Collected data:
>>>
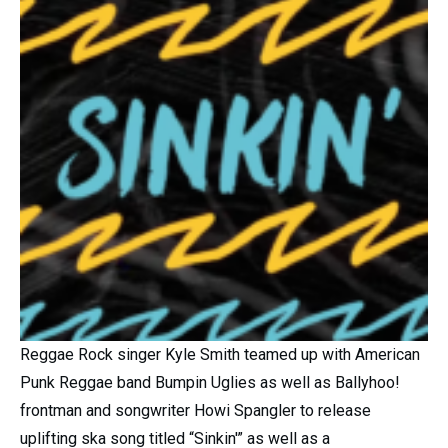
Reggae Rock singer Kyle Smith teamed up with American
Punk Reggae band Bumpin Uglies as well as Ballyhoo!
frontman and songwriter Howi Spangler to release
uplifting ska song titled “Sinkin'” as well as a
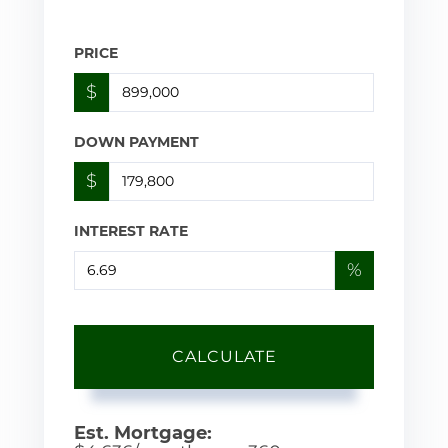
PRICE
$
DOWN PAYMENT
$
INTEREST RATE
%
CALCULATE
Est. Mortgage:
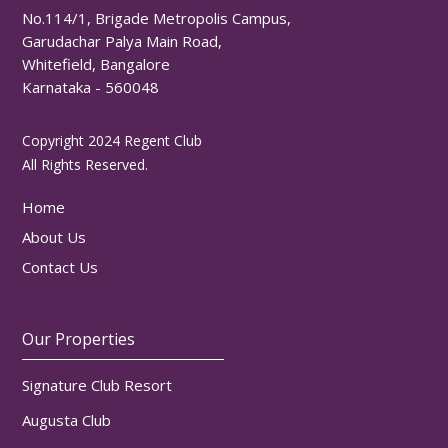
No.114/1, Brigade Metropolis Campus,
Garudachar Palya Main Road,
Whitefield, Bangalore
Karnataka - 560048
Copyright 2024 Regent Club
All Rights Reserved.
Home
About Us
Contact Us
Our Properties
Signature Club Resort
Augusta Club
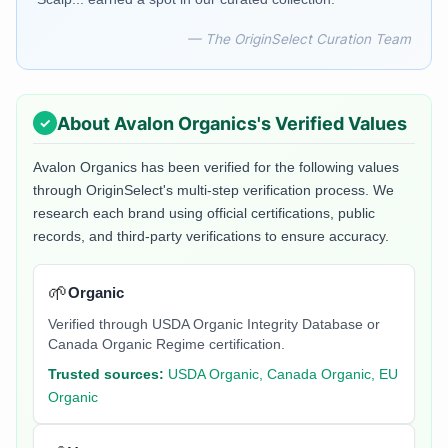
— The OriginSelect Curation Team
About
Avalon Organics
's Verified Values
Avalon Organics
has been verified for the following values
through OriginSelect's multi-step verification process. We
research each brand using official certifications, public
records, and third-party verifications to ensure accuracy.
🌱
Organic
Verified through USDA Organic Integrity Database or
Canada Organic Regime certification.
Trusted sources:
USDA Organic, Canada Organic, EU
Organic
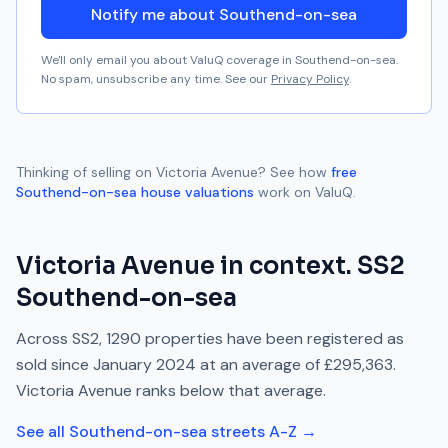
Notify me about Southend-on-sea
We'll only email you about ValuQ coverage in
Southend-on-sea
.
No spam, unsubscribe any time. See our
Privacy Policy
.
Thinking of selling on
Victoria Avenue
? See how
free
Southend-on-sea
house valuations
work on ValuQ.
Victoria Avenue
in context.
SS2
Southend-on-sea
Across
SS2
,
1290
properties have been registered as
sold since
January 2024
at an average of
£295,363
.
Victoria Avenue
ranks
below
that average.
See all
Southend-on-sea
streets A-Z →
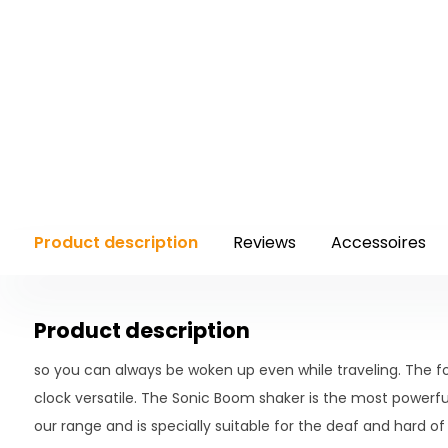
Product description
Reviews
Accessoires
Product description
so you can always be woken up even while traveling. The f
clock versatile. The Sonic Boom shaker is the most powerful
our range and is specially suitable for the deaf and hard of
<<<
Instructions for the task » Write out each entry exactly, images excluded.

Answer to this task »
Reggae Rock singer Kyle Smith teamed up with American
Punk Reggae band Bumpin Uglies as well as Ballyhoo!
frontman and songwriter Howi Spangler to release
uplifting ska song titled “Sinkin'” as well as a
PRICE
$
DOWN PAYMENT
$
INTEREST RATE
%
CALCULATE
Est. Mortgage:
No.114/1, Brigade Metropolis Campus,
Garudachar Palya Main Road,
Whitefield, Bangalore
Karnataka - 560048
Copyright 2024 Regent Club
All Rights Reserved.
Home
About Us
Contact Us
Our Properties
Signature Club Resort
Augusta Club
— The OriginSelect Curation Team
About
Avalon Organics
's Verified Values
Avalon Organics
has been verified for the following values
through OriginSelect's multi-step verification process. We
research each brand using official certifications, public
records, and third-party verifications to ensure accuracy.
🌱
Organic
Verified through USDA Organic Integrity Database or
Canada Organic Regime certification.
Trusted sources:
USDA Organic, Canada Organic, EU
Organic
Notify me about Southend-on-sea
We'll only email you about ValuQ coverage in
Southend-on-sea
.
No spam, unsubscribe any time. See our
Privacy Policy
.
Thinking of selling on
Victoria Avenue
? See how
free
Southend-on-sea
house valuations
work on ValuQ.
Victoria Avenue
in context.
SS2
Southend-on-sea
Across
SS2
,
1290
properties have been registered as
sold since
January 2024
at an average of
£295,363
.
Victoria Avenue
ranks
below
that average.
See all
Southend-on-sea
streets A-Z →
Product description
Reviews
Accessoires
Product description
so you can always be woken up even while traveling. The f
clock versatile. The Sonic Boom shaker is the most powerful
our range and is specially suitable for the deaf and hard of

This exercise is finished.